GOAL: to export IPCC authors data from MySQL database back to CSV to perform QA checks in ipcc-facts-checking
Differences in the structure of the source for authors data in IPCC assessment reports and the structure of the database where the data is stored make it hard to perform analyses for Quality Assurance.
This project fills this gap by formatting data from the database in chunks matching the contents and organization of the source documents: for each chapter, authors are sorted first by role, then by last name and first name, and authors are listed with full names and countries. On the other hand, only the lists of authors in annexes mention the institutions.
Run feedback.sh
, providing the optional user
, host
and password
to connect to the MySQL database (by default as root@localhost without
password).
The CSV data is exported as separate files for each chapter and annex,
to the ipcc-facts-checking
folder of the git submodule within this
repository.
The exported data can then be committed in the ipcc-facts-checking
submodule and pushed to the remote repository on GitHub.

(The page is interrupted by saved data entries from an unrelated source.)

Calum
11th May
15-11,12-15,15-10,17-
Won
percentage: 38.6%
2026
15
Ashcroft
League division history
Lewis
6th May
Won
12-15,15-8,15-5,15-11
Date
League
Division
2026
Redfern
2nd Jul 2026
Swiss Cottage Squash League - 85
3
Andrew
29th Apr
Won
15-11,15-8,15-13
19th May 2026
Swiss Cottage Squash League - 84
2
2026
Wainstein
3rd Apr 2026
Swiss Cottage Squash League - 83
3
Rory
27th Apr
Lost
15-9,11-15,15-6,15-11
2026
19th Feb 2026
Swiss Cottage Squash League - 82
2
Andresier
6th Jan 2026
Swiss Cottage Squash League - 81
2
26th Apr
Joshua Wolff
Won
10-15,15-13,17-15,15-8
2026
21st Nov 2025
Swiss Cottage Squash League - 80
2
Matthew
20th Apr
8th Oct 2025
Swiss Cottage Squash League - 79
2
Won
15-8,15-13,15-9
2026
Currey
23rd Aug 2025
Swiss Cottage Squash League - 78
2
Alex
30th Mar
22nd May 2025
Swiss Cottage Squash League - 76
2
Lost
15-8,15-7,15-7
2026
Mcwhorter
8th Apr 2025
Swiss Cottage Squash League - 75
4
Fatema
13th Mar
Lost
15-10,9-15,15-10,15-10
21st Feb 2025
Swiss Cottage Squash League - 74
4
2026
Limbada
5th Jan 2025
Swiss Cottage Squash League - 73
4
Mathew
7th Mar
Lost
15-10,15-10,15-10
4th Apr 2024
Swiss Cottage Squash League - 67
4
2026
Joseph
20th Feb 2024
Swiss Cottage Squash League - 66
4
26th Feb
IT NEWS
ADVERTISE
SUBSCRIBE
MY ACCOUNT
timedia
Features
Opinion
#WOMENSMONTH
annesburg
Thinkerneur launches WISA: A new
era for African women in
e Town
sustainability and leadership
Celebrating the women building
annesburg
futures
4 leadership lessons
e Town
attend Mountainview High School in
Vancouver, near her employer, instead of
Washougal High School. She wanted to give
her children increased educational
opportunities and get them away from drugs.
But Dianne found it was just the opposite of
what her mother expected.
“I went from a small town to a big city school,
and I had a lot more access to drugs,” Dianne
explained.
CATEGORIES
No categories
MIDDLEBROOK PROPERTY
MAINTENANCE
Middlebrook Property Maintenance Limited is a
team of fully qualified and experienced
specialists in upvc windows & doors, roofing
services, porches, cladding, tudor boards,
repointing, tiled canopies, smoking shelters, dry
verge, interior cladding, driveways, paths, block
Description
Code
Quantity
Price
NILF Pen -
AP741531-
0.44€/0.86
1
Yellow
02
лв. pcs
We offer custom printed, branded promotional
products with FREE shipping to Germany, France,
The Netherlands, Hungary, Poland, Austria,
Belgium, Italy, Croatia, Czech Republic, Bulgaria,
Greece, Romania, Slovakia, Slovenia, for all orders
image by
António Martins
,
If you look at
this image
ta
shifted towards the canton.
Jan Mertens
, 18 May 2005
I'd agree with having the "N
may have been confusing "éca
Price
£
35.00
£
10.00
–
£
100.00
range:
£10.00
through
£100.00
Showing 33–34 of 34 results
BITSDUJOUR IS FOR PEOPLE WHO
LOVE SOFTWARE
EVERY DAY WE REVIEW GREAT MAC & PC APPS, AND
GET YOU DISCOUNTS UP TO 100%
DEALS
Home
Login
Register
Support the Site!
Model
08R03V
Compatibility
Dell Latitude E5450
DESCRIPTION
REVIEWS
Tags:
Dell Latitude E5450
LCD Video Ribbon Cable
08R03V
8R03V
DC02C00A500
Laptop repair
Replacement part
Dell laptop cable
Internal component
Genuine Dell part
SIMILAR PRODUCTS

The selection and formatting of data is performed in SQL, with a
distinct query for each exported dataset. Common parts are extracted
to separate files including queries with variables, which are then
shared by multiple scripts, each setting different values to the
variables to customize the common behavior before triggering its
execution with the source
instruction.
The output of each SQL script is filtered by the shell script
tsv2csv.sh
to convert it from TSV to CSV before saving the file
as back.csv
in the same folder as the reference PDF document
for the QA checks within ipcc-facts-checking
subdirectory.